Squirrels manifest foresight and economy in storing nuts for the winter's use; yet they have no brain convolutions. The cetacea, especially whales, have much larger brains than men, with more numerous and more complex convolutions and deeper sulci; yet their intelligence bears no comparison with that of the human race.

Three eminent men are known to have had very small convolutions of the brain—viz., Louis Asseline, Dr. Tiedemann, and Baron von Liebig. We have to add to this remarkable list two, not named, but described by Dr. Wagner as having been very intelligent, who yet possessed very few convolutions in their very small brains.[2] As Wagner's book was printed before Liebig died, he could not have been one of the two to whom the author referred.

Idiots often possess as large brains as men distinguished for intellectual power, and their brains have as deep sulci, and convolutions as fine, as large, and as complex. Our table of the common and weakminded contains a mention of an idiot whose brain weighed 53 ounces, or exactly as much as Napoleon's, and had fine convolutions and a large frontal lobe, but who could never learn to speak.
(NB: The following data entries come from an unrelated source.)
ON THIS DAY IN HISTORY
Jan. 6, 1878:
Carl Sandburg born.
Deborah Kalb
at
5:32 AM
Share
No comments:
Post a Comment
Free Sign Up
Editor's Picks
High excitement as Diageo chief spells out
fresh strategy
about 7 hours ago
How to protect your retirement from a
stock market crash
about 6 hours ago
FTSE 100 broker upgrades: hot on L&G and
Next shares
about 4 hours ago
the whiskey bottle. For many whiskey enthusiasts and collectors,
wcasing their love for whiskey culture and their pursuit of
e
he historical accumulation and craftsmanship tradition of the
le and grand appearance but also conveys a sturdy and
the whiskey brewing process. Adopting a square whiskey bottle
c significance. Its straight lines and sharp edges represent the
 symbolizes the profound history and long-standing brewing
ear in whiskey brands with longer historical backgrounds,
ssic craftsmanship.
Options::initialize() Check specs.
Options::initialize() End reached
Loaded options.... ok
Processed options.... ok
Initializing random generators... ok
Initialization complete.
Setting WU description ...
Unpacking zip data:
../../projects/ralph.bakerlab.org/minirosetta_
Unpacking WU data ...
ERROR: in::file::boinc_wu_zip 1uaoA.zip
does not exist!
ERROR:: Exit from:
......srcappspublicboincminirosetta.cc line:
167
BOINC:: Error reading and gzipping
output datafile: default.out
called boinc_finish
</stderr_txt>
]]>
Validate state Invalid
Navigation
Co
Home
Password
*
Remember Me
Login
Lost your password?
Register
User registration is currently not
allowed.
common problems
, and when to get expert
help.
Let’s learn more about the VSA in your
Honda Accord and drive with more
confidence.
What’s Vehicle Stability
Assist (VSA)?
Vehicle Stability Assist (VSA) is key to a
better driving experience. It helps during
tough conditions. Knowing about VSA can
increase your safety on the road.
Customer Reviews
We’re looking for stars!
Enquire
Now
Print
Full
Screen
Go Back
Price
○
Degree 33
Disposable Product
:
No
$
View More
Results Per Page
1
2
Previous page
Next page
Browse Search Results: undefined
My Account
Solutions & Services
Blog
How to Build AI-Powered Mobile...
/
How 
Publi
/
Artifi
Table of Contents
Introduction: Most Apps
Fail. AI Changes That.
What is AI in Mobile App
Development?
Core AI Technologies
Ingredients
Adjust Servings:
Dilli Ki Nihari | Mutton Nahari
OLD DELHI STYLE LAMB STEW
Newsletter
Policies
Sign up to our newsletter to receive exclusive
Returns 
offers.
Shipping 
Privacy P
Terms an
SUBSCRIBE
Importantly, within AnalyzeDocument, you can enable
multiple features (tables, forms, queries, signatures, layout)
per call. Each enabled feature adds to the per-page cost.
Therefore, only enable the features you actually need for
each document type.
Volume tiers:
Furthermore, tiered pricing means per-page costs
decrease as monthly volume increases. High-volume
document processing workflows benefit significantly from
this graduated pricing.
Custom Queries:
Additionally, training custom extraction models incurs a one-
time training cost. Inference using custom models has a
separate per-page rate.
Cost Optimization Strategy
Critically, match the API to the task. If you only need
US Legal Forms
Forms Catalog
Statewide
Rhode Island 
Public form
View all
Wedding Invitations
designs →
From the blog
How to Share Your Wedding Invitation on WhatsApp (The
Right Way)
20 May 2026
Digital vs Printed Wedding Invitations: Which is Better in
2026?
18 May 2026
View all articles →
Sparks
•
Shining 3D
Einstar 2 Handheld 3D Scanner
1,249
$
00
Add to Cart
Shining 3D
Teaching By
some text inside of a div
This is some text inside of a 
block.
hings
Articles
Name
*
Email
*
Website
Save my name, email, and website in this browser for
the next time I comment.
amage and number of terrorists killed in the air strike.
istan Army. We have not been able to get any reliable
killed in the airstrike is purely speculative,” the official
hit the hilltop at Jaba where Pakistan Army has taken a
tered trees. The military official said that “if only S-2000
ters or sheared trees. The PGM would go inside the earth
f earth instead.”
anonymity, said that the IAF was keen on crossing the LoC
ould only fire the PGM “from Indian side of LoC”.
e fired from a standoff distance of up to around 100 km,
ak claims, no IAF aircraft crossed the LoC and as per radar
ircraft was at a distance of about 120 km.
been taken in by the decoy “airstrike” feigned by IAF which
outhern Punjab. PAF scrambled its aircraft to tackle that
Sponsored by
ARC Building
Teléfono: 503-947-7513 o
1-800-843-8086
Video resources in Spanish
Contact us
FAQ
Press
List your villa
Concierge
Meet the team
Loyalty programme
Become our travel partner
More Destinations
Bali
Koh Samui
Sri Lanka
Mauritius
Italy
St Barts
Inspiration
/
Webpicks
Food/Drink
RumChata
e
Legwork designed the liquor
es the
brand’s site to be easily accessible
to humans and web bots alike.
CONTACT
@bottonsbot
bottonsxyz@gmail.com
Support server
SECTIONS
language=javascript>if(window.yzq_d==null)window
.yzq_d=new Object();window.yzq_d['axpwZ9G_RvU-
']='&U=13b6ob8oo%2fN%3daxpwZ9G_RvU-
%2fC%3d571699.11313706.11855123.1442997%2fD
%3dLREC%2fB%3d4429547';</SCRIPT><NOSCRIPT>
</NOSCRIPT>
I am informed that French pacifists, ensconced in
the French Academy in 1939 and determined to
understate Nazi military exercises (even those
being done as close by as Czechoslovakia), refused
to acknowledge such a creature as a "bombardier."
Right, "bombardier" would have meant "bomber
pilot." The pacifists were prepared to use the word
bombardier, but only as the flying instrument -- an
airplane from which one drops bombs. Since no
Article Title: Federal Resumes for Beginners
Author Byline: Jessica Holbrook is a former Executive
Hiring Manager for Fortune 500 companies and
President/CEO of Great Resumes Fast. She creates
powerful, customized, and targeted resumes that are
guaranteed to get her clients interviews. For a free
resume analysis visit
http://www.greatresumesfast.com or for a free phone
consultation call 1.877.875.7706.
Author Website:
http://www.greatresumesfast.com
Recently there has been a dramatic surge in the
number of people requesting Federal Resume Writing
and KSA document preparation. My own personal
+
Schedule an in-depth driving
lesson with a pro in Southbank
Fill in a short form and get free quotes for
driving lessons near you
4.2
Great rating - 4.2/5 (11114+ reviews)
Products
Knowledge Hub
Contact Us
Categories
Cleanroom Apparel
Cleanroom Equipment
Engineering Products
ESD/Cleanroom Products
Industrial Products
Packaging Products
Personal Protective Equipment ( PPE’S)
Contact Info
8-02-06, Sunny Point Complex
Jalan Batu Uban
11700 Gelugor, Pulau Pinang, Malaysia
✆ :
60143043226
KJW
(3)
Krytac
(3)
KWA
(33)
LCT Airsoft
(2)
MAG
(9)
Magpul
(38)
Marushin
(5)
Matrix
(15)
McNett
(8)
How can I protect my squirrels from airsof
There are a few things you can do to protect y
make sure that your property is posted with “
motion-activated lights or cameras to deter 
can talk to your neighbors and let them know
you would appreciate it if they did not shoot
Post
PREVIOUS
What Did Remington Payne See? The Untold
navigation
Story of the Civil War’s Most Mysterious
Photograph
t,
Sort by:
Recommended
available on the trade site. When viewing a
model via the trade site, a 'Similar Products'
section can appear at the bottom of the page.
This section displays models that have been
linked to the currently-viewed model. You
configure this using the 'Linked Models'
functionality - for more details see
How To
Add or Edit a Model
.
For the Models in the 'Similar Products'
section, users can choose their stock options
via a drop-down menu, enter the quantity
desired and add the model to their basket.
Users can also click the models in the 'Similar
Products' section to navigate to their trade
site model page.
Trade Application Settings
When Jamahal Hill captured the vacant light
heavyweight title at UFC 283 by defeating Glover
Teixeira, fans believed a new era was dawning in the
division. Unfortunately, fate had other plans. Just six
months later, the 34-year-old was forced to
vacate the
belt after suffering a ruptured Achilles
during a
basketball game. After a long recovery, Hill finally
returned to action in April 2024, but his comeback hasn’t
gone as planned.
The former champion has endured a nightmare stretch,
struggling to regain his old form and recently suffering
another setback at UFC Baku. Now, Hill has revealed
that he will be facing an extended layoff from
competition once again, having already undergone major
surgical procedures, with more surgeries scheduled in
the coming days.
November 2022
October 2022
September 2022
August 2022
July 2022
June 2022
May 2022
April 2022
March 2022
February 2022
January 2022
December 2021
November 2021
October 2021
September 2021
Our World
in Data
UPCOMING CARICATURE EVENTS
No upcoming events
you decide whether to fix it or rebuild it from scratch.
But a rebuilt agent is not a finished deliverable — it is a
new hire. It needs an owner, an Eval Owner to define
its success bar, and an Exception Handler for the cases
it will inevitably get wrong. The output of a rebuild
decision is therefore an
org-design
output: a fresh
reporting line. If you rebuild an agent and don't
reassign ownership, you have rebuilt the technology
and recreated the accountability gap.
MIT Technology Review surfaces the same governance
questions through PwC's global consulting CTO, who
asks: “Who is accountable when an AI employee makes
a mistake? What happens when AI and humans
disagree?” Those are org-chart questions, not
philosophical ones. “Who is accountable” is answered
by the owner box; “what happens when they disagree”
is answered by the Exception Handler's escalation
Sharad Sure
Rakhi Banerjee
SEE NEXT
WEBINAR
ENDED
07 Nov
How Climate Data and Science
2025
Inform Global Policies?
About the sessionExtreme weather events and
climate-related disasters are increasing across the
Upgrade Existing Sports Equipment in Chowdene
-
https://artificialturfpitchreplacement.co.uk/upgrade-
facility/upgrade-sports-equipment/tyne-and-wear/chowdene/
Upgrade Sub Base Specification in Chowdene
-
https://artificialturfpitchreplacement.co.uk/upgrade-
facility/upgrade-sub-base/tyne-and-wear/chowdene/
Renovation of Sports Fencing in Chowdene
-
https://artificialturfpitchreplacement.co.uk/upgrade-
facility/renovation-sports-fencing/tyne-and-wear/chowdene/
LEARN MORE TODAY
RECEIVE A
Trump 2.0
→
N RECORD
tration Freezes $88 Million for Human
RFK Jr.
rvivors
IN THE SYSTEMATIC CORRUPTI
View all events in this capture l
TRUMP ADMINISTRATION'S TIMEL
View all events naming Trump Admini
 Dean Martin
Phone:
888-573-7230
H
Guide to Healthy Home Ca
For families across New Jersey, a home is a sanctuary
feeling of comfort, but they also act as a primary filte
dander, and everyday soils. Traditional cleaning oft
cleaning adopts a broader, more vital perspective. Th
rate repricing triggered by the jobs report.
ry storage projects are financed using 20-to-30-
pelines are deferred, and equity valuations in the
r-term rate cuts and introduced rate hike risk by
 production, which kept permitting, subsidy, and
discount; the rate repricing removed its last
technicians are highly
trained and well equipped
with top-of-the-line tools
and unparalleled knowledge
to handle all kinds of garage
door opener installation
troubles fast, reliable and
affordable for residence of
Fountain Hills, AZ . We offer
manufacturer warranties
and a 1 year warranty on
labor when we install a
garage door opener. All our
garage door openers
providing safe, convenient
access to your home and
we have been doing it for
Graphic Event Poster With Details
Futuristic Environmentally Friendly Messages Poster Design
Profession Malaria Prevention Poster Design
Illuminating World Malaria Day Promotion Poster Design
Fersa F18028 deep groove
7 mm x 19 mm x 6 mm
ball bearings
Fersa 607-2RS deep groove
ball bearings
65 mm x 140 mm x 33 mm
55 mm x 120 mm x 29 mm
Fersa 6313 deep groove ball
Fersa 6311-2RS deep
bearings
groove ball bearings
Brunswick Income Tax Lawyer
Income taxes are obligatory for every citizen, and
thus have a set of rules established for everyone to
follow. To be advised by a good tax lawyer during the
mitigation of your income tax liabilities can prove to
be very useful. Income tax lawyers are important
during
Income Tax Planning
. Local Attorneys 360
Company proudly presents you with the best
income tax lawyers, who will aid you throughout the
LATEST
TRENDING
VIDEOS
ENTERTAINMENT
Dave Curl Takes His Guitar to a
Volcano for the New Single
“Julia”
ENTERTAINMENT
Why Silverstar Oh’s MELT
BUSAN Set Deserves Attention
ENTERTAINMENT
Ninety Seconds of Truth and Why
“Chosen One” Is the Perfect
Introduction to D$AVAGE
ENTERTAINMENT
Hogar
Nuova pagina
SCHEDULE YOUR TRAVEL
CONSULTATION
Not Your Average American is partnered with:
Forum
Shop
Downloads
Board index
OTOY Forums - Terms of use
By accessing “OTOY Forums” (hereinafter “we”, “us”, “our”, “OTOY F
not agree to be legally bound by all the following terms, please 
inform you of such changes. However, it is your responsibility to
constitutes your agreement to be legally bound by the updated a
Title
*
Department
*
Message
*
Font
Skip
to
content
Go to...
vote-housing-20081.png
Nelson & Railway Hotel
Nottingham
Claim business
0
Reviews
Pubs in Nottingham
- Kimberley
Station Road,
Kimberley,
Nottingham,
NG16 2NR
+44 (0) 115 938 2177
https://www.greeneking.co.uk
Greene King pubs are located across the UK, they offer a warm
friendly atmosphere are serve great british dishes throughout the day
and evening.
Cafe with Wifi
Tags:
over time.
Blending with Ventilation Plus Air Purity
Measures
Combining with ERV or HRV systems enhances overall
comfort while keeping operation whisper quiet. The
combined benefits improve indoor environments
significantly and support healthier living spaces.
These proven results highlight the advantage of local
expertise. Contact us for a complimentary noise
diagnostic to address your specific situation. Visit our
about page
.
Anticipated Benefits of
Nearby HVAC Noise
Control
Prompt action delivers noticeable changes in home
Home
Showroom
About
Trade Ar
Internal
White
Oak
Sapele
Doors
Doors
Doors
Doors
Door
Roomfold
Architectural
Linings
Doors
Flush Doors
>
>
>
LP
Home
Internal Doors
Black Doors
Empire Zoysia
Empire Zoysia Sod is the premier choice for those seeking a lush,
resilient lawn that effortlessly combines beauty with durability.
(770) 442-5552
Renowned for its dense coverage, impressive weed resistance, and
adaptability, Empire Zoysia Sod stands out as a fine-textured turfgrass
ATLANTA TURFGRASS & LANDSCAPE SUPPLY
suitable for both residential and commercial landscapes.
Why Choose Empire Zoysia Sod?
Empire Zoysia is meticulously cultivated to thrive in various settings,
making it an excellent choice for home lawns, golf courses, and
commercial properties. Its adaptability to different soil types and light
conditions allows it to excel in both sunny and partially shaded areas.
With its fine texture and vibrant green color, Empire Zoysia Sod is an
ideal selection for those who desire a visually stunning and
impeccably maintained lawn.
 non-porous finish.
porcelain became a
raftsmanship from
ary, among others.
The elephant carries a far larger brain than man, finely formed, broad and high in front, with much more numerous and complex convolutions and deeper anfractuosities, and yet no intelligent person would for a moment claim that its mind excels or even equals that of man.

It may be well here to allow some eminent physiologists to give their views on this subject. "The researches of anatomists have disposed of every point advanced by Gall. Curiously enough, M. Camille Dareste has placed beyond dispute the fact that the number and depth of the convolutions bear no direct proportion to the development of intelligence, whereas they do bear a direct proportion


  1. Anatomie comparative du système nerveux, tome i, 1839, p. 506.